Segment Open

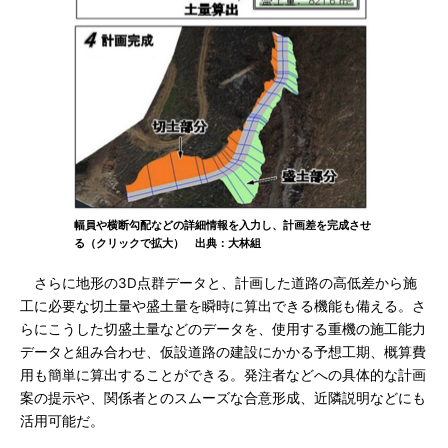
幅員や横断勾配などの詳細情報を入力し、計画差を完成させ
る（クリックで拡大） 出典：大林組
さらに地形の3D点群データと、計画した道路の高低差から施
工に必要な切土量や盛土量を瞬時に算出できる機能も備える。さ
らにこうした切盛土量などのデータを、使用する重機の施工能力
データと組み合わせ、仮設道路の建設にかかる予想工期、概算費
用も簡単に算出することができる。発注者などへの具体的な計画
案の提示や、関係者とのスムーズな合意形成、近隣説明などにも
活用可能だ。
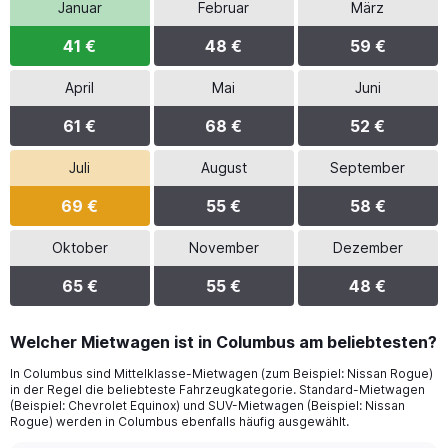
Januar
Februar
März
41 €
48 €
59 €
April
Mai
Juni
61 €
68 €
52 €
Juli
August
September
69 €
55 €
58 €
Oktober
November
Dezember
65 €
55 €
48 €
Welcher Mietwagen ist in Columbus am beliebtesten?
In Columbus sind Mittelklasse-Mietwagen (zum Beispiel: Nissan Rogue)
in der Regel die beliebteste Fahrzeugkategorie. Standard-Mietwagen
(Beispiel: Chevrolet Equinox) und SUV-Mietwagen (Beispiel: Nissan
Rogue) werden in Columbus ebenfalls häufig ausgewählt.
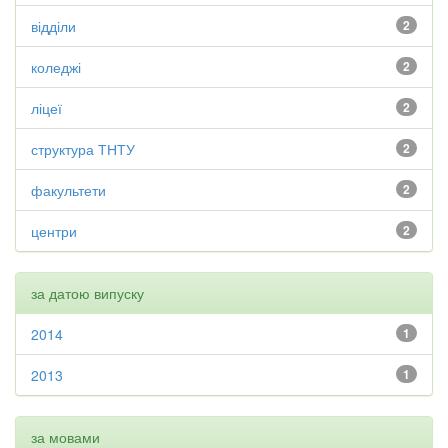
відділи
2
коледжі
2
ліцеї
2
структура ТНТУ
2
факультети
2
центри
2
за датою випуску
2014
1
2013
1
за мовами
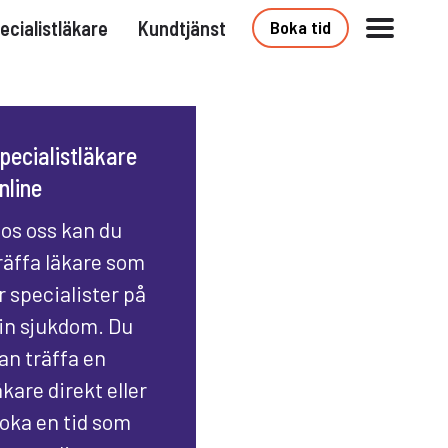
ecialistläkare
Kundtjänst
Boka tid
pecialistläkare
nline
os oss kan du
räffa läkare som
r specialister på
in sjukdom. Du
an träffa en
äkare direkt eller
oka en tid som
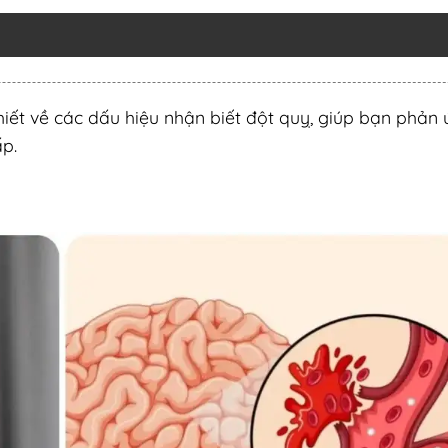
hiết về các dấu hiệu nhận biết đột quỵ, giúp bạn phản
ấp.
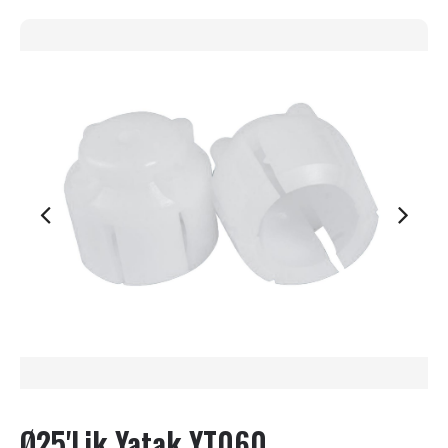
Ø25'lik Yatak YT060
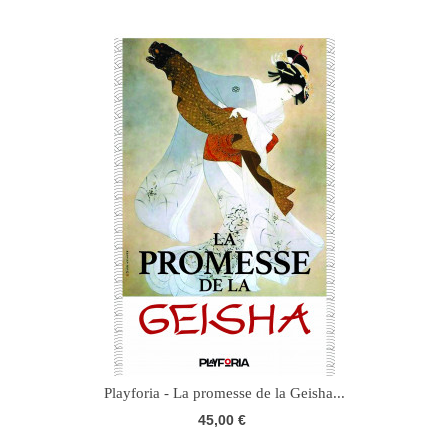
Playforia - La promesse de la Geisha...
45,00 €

Segment Closed

▶ _EXERCISE REQUIREMENTS_
Exclude the images and reproduce the remaining data exactly.

▶ _REPLY_
幅員や横断勾配などの詳細情報を入力し、計画差を完成させ
る（クリックで拡大） 出典：大林組
さらに地形の3D点群データと、計画した道路の高低差から施
工に必要な切土量や盛土量を瞬時に算出できる機能も備える。さ
らにこうした切盛土量などのデータを、使用する重機の施工能力
データと組み合わせ、仮設道路の建設にかかる予想工期、概算費
用も簡単に算出することができる。発注者などへの具体的な計画
案の提示や、関係者とのスムーズな合意形成、近隣説明などにも
活用可能だ。
Januar
Februar
März
41 €
48 €
59 €
April
Mai
Juni
61 €
68 €
52 €
Juli
August
September
69 €
55 €
58 €
Oktober
November
Dezember
65 €
55 €
48 €
Welcher Mietwagen ist in Columbus am beliebtesten?
In Columbus sind Mittelklasse-Mietwagen (zum Beispiel: Nissan Rogue)
in der Regel die beliebteste Fahrzeugkategorie. Standard-Mietwagen
(Beispiel: Chevrolet Equinox) und SUV-Mietwagen (Beispiel: Nissan
Rogue) werden in Columbus ebenfalls häufig ausgewählt.
відділи
2
коледжі
2
ліцеї
2
структура ТНТУ
2
факультети
2
центри
2
за датою випуску
2014
1
2013
1
за мовами
ecialistläkare
Kundtjänst
Boka tid
pecialistläkare
nline
os oss kan du
räffa läkare som
r specialister på
in sjukdom. Du
an träffa en
äkare direkt eller
oka en tid som
hiết về các dấu hiệu nhận biết đột quỵ, giúp bạn phản
ấp.
Ø25'lik Yatak YT060
Playforia - La promesse de la Geisha...
45,00 €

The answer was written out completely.